電池メーカーとの関係薄れた日本

 欧米自動車メーカーはEV販売比率を引き上げる計画の裏付けとして、電池を大量調達する道筋を示している。そこで頼りにしているのが電池メーカーだ。自動車メーカーと電池メーカーの関係は、日本でもEVの普及が見込まれた10年以上前に急接近した時期があった。三菱自動車はジーエス(GS)ユアサコーポレーション、三菱商事の3社と07年にリチウムイオン電池を開発・製造する合弁会社「リチウムエナジージャパン」を設立。GSユアサはホンダとも09年にリチウムイオン電池を手がける合弁会社「ブルーエナジー」を設立している。

 日産自動車は08年、初の量産型EV「リーフ」の市場投入に向けてNEC、NECトーキンとリチウムイオン電池を製造する合弁会社「オートモーティブエナジーサプライ」(AESC)を設立した。当時、車載用電池を製造してくれる電池メーカーがなかったことから日産は自社で手がけるしかなかったという。

 その後、EV市場が本格的に立ち上がらなかったこともあって自動車メーカーと電池メーカーの関係は薄れ、リチウムイオン電池から手を引く動きも表面化した。化学メーカーの一部がリチウムイオン電池関連部材から撤退。メガサプライヤーの独ボッシュも18年に内製化を検討していたリチウムイオン電池セルの自社生産から撤退し、全固体電池を開発するGSユアサとの合弁事業を解消した。リチウムイオン電池関連事業は装置産業で、巨額の投資が必要だが、EV市場が期待通りに成長しなかったためだ。

 日産も18年、再生可能エネルギー事業を手がける中国系のエンビジョングループにAESCを売却し、NECとの合弁を解消して電池生産から撤退した。電池事業を売却することで、グループ外からも高性能で低コストのバッテリーを調達するのが目的で、実際、日産が年内に市場投入する予定の世界戦略EV「アリア」にはCATL製のバッテリーを搭載することが決まっている。
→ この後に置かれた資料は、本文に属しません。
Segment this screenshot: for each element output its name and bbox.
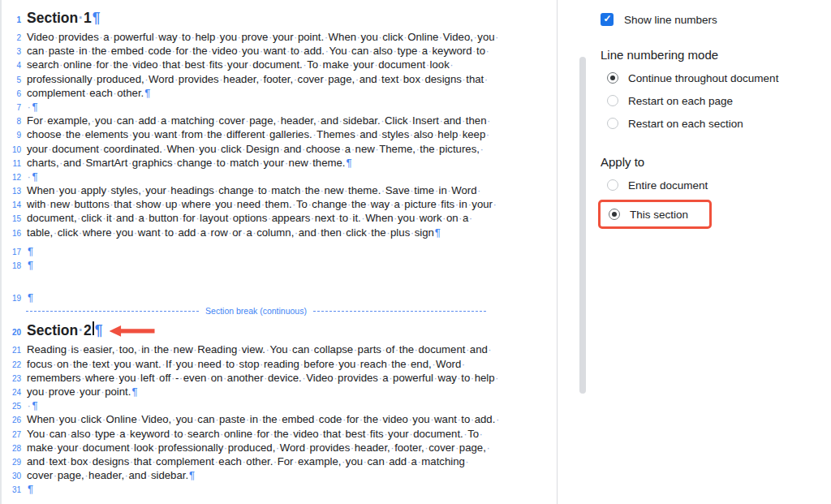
space-mark: · bbox=[152, 455, 156, 467]
space-mark: · bbox=[458, 128, 462, 140]
space-mark: · bbox=[340, 143, 344, 155]
space-mark: · bbox=[131, 198, 136, 210]
doc-line[interactable]: 18¶ bbox=[2, 258, 557, 272]
doc-line[interactable]: 12·¶ bbox=[2, 170, 557, 183]
line-number: 8 bbox=[2, 114, 21, 128]
space-mark: · bbox=[183, 428, 187, 440]
space-mark: · bbox=[384, 428, 388, 440]
space-mark: · bbox=[77, 212, 81, 224]
line-number: 16 bbox=[2, 226, 21, 240]
doc-line[interactable]: 27You·can·also·type·a·keyword·to·search·… bbox=[2, 427, 557, 441]
space-mark: · bbox=[473, 31, 477, 43]
space-mark: · bbox=[465, 455, 469, 467]
radio-icon[interactable] bbox=[607, 95, 618, 106]
space-mark: · bbox=[133, 226, 137, 239]
space-mark: · bbox=[206, 226, 210, 239]
space-mark: · bbox=[265, 128, 269, 140]
radio-restart-on-each-section[interactable]: Restart on each section bbox=[601, 112, 820, 135]
space-mark: · bbox=[410, 184, 414, 196]
space-mark: · bbox=[54, 31, 58, 43]
doc-line[interactable]: 9choose·the·elements·you·want·from·the·d… bbox=[2, 127, 557, 141]
space-mark: · bbox=[430, 413, 434, 425]
space-mark: · bbox=[99, 31, 103, 43]
doc-line[interactable]: 31¶ bbox=[2, 482, 557, 496]
radio-continue-throughout-document[interactable]: Continue throughout document bbox=[601, 67, 820, 89]
space-mark: · bbox=[166, 184, 170, 196]
doc-line[interactable]: 7·¶ bbox=[2, 100, 557, 114]
this-section-highlight-box: This section bbox=[598, 200, 712, 229]
doc-line[interactable]: 25·¶ bbox=[2, 398, 557, 412]
space-mark: · bbox=[279, 143, 283, 155]
doc-line[interactable]: 20Section·2¶ bbox=[2, 317, 557, 342]
line-number: 5 bbox=[2, 73, 21, 87]
doc-line[interactable]: 1Section·1¶ bbox=[2, 5, 557, 30]
doc-line[interactable]: 28make·your·document·look·professionally… bbox=[2, 441, 557, 454]
document-page[interactable]: 1Section·1¶2Video·provides·a·powerful·wa… bbox=[0, 0, 557, 504]
line-number: 18 bbox=[2, 259, 21, 273]
doc-line[interactable]: 10your·document·coordinated.·When·you·cl… bbox=[2, 142, 557, 156]
doc-line[interactable]: 2Video·provides·a·powerful·way·to·help·y… bbox=[2, 30, 557, 44]
space-mark: · bbox=[222, 372, 226, 384]
space-mark: · bbox=[437, 198, 441, 210]
space-mark: · bbox=[76, 184, 80, 196]
doc-line[interactable]: 4search·online·for·the·video·that·best·f… bbox=[2, 58, 557, 71]
doc-line[interactable]: 14with·new·buttons·that·show·up·where·yo… bbox=[2, 197, 557, 211]
radio-this-section[interactable]: This section bbox=[602, 203, 688, 226]
doc-line[interactable]: 8For·example,·you·can·add·a·matching·cov… bbox=[2, 114, 557, 127]
radio-icon[interactable] bbox=[609, 209, 620, 220]
line-number: 19 bbox=[2, 291, 21, 305]
space-mark: · bbox=[409, 428, 413, 440]
doc-line[interactable]: 24you·prove·your·point.¶ bbox=[2, 385, 557, 398]
space-mark: · bbox=[459, 212, 463, 224]
doc-line[interactable]: 22focus·on·the·text·you·want.·If·you·nee… bbox=[2, 357, 557, 371]
pilcrow-mark: ¶ bbox=[32, 170, 37, 183]
show-line-numbers-checkbox[interactable] bbox=[601, 13, 614, 26]
doc-line[interactable]: 5professionally·produced,·Word·provides·… bbox=[2, 72, 557, 86]
space-mark: · bbox=[91, 114, 95, 127]
space-mark: · bbox=[355, 358, 360, 370]
show-line-numbers-row[interactable]: Show line numbers bbox=[601, 11, 820, 28]
space-mark: · bbox=[335, 212, 339, 224]
space-mark: · bbox=[214, 455, 218, 467]
doc-line[interactable]: 17¶ bbox=[2, 244, 557, 258]
line-number: 4 bbox=[2, 58, 21, 72]
line-text: · bbox=[27, 398, 31, 412]
doc-line[interactable]: 23remembers·where·you·left·off·-·even·on… bbox=[2, 371, 557, 385]
doc-line[interactable]: 21Reading·is·easier,·too,·in·the·new·Rea… bbox=[2, 342, 557, 356]
doc-line[interactable]: 26When·you·click·Online·Video,·you·can·p… bbox=[2, 412, 557, 426]
doc-line[interactable]: 15document,·click·it·and·a·button·for·la… bbox=[2, 211, 557, 225]
space-mark: · bbox=[78, 10, 84, 26]
space-mark: · bbox=[319, 428, 323, 440]
space-mark: · bbox=[312, 128, 316, 140]
doc-line[interactable]: 19¶ bbox=[2, 291, 557, 304]
panel-scrollbar[interactable] bbox=[579, 57, 586, 394]
space-mark: · bbox=[158, 58, 162, 71]
space-mark: · bbox=[161, 226, 165, 239]
doc-line[interactable]: 3can·paste·in·the·embed·code·for·the·vid… bbox=[2, 44, 557, 58]
radio-icon[interactable] bbox=[607, 179, 618, 191]
radio-restart-on-each-page[interactable]: Restart on each page bbox=[601, 89, 820, 112]
doc-line[interactable]: 6complement·each·other.¶ bbox=[2, 86, 557, 100]
radio-icon[interactable] bbox=[607, 118, 618, 129]
space-mark: · bbox=[349, 58, 353, 71]
radio-entire-document[interactable]: Entire document bbox=[601, 174, 820, 196]
radio-icon[interactable] bbox=[607, 72, 618, 84]
space-mark: · bbox=[171, 372, 175, 384]
space-mark: · bbox=[268, 31, 272, 43]
space-mark: · bbox=[454, 198, 459, 210]
doc-line[interactable]: 16table,·click·where·you·want·to·add·a·r… bbox=[2, 226, 557, 239]
space-mark: · bbox=[214, 114, 218, 127]
doc-line[interactable]: 30cover·page,·header,·and·sidebar.¶ bbox=[2, 468, 557, 482]
doc-line[interactable]: 11charts,·and·SmartArt·graphics·change·t… bbox=[2, 156, 557, 170]
space-mark: · bbox=[316, 114, 321, 127]
line-text: you·prove·your·point. bbox=[27, 385, 131, 398]
space-mark: · bbox=[171, 413, 175, 425]
line-text: can·paste·in·the·embed·code·for·the·vide… bbox=[27, 44, 489, 58]
line-text: make·your·document·look·professionally·p… bbox=[27, 441, 490, 454]
space-mark: · bbox=[27, 399, 31, 411]
space-mark: · bbox=[48, 143, 52, 155]
doc-line[interactable]: 29and·text·box·designs·that·complement·e… bbox=[2, 454, 557, 468]
line-number: 9 bbox=[2, 128, 21, 142]
line-text: choose·the·elements·you·want·from·the·di… bbox=[27, 127, 490, 141]
doc-line[interactable]: 13When·you·apply·styles,·your·headings·c… bbox=[2, 183, 557, 197]
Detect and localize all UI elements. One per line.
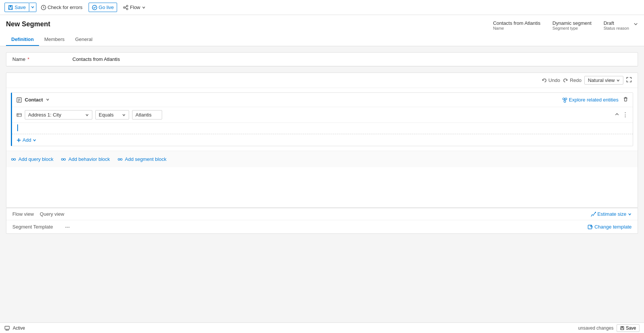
svg-rect-50 <box>621 326 623 327</box>
header-segment-type-label: Segment type <box>552 26 591 30</box>
chevron-down-icon <box>633 22 638 26</box>
svg-rect-45 <box>5 326 9 329</box>
redo-icon <box>563 78 568 83</box>
svg-line-5 <box>44 8 44 8</box>
undo-button[interactable]: Undo <box>542 77 560 83</box>
svg-point-8 <box>126 5 128 7</box>
svg-rect-1 <box>9 5 11 7</box>
tab-general[interactable]: General <box>70 34 98 46</box>
tab-definition[interactable]: Definition <box>6 34 39 46</box>
chevron-down-icon <box>46 98 50 101</box>
header-status-reason-value: Draft <box>603 20 629 26</box>
svg-rect-26 <box>17 114 21 117</box>
screen-icon <box>5 325 10 331</box>
behavior-icon <box>61 157 66 162</box>
svg-rect-22 <box>624 98 627 101</box>
chevron-down-icon <box>33 138 36 142</box>
change-template-button[interactable]: Change template <box>588 224 632 230</box>
header-status-reason-label: Status reason <box>603 26 629 30</box>
main-toolbar: Save Check for errors Go live Flow <box>0 0 644 15</box>
name-label: Name * <box>12 56 72 62</box>
chevron-down-icon <box>616 79 620 82</box>
clock-icon <box>41 5 46 10</box>
header-name-value: Contacts from Atlantis <box>493 20 540 26</box>
flow-button[interactable]: Flow <box>120 3 148 12</box>
svg-point-38 <box>120 158 122 160</box>
go-live-button[interactable]: Go live <box>89 3 117 12</box>
add-behavior-block-button[interactable]: Add behavior block <box>61 156 110 162</box>
add-condition-button[interactable]: Add <box>17 137 36 143</box>
explore-icon <box>562 97 567 103</box>
chevron-down-icon <box>628 212 632 216</box>
go-live-icon <box>92 5 97 10</box>
tabs: Definition Members General <box>6 34 638 46</box>
header-segment-type-value: Dynamic segment <box>552 20 591 26</box>
condition-field-button[interactable]: Address 1: City <box>25 110 92 120</box>
svg-point-7 <box>123 7 125 8</box>
add-query-block-button[interactable]: Add query block <box>11 156 53 162</box>
flow-chevron-icon <box>142 6 146 9</box>
redo-button[interactable]: Redo <box>563 77 581 83</box>
text-cursor <box>17 124 18 131</box>
segment-builder: Undo Redo Natural view Contact <box>6 73 638 208</box>
page-header: New Segment Contacts from Atlantis Name … <box>0 15 644 46</box>
svg-point-32 <box>14 158 16 160</box>
plus-icon <box>17 138 21 142</box>
add-segment-block-button[interactable]: Add segment block <box>117 156 167 162</box>
status-active-text: Active <box>13 325 25 331</box>
block-actions: Add query block Add behavior block Add s… <box>6 151 638 167</box>
builder-toolbar: Undo Redo Natural view <box>6 73 638 88</box>
header-collapse-button[interactable] <box>633 22 638 27</box>
main-content: Name * Contacts from Atlantis Undo Redo … <box>0 46 644 322</box>
svg-point-31 <box>12 158 14 160</box>
svg-point-35 <box>64 158 66 160</box>
status-bar: Active unsaved changes Save <box>0 322 644 333</box>
flow-view-button[interactable]: Flow view <box>12 211 34 217</box>
expand-icon <box>626 77 632 82</box>
chevron-up-icon <box>615 112 619 117</box>
bottom-section: Flow view Query view Estimate size Segme… <box>6 208 638 234</box>
svg-line-11 <box>125 8 126 9</box>
save-button[interactable]: Save <box>5 3 29 12</box>
svg-point-9 <box>126 8 128 10</box>
header-meta: Contacts from Atlantis Name Dynamic segm… <box>493 20 629 30</box>
condition-more-button[interactable]: ⋮ <box>622 112 628 118</box>
svg-point-17 <box>565 98 567 100</box>
chevron-down-icon <box>31 5 35 9</box>
svg-point-16 <box>563 98 564 100</box>
condition-collapse-button[interactable] <box>615 112 619 118</box>
status-save-button[interactable]: Save <box>617 324 639 332</box>
field-icon <box>17 112 22 118</box>
query-view-button[interactable]: Query view <box>40 211 64 217</box>
save-icon <box>620 326 624 330</box>
template-label: Segment Template <box>12 224 53 230</box>
contact-dropdown-button[interactable] <box>46 97 50 103</box>
condition-value: Atlantis <box>132 110 162 120</box>
explore-related-button[interactable]: Explore related entities <box>562 97 618 103</box>
delete-icon <box>623 97 628 102</box>
undo-icon <box>542 78 547 83</box>
contact-icon <box>17 97 22 103</box>
delete-block-button[interactable] <box>623 97 628 103</box>
condition-operator-button[interactable]: Equals <box>95 110 129 120</box>
svg-point-37 <box>118 158 120 160</box>
condition-row: Address 1: City Equals Atlantis ⋮ <box>12 107 633 123</box>
page-title: New Segment <box>6 20 50 28</box>
query-icon <box>11 157 16 162</box>
name-card: Name * Contacts from Atlantis <box>6 52 638 67</box>
estimate-size-button[interactable]: Estimate size <box>591 211 632 217</box>
check-errors-button[interactable]: Check for errors <box>38 3 86 12</box>
chevron-down-icon <box>85 113 89 117</box>
add-row: Add <box>12 134 633 146</box>
segment-icon <box>117 157 123 162</box>
estimate-icon <box>591 212 596 217</box>
tab-members[interactable]: Members <box>39 34 70 46</box>
natural-view-button[interactable]: Natural view <box>584 76 623 85</box>
change-template-icon <box>588 224 593 230</box>
contact-block: Contact Explore related entities <box>11 92 633 146</box>
name-value: Contacts from Atlantis <box>72 56 120 62</box>
save-dropdown-button[interactable] <box>29 3 36 12</box>
expand-button[interactable] <box>626 77 632 84</box>
svg-point-34 <box>62 158 63 160</box>
svg-point-18 <box>564 100 566 102</box>
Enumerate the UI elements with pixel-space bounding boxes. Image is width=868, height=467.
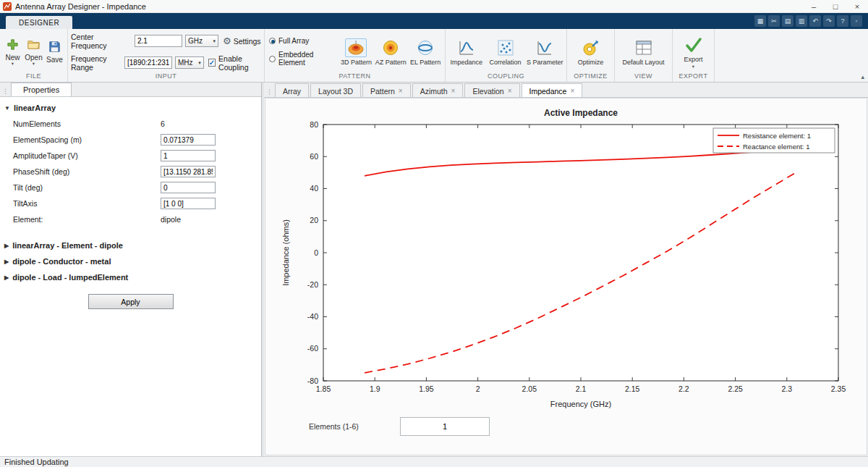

 電池メーカーから距離を置いていたはずの自動車メーカーが一転して急接近しているのは、カーボンニュートラル機運の高まりで、想定以上のペースでEVシフトを迫られているからだ。日産は欧州市場でのEVラインアップを拡充するための電池の調達で、売却したエンビジョンAESCに依存する。エンビジョンAESCは日産の英国工場近隣に車載用電池工場の新設を決定。日産が提携するルノーに対してもフランス・ドゥエに建設しているEV生産拠点の隣接地に電池工場の新設を決めた。英国工場が30年には25メガワット時、フランス工場が30年に24メガワット時の生産能力を持つギガファクトリーとなる。

 電池調達の自由度を上げるために電池事業を売却した日産だったが、急激なEVシフトで電池を確保する方が重要となり、想定が狂った。ただ、エンビジョンAESCの株式20%を保有しており、関係を保ってきたことで電池の安定調達先を確保できた。

 EVの性能を大きく左右する電池を安定的に調達できるかが電動化時代の生き残りを左右することから自動車メーカーは電池関連に巨額の投資を決断、電池メーカーとの関係強化に動いている。世界的に車載用電池の調達先は限られる中、電池のコストダウンを含めて、どの電池メーカーと組むかでEVの競争力に影響する。だからといって幅広い自動車メーカーと取引している電池メーカーからの調達に依存すると、需要の集中で安定的に電池を調達できなくなるリスクもある。自動車メーカーは電池関連に引き返すことのできない規模の投資を決断しているが、今後のEV市場の動向を見極めつつ、電池調達のリスクを常に目を光らせ、電動化戦略を柔軟に見直していく必要がある。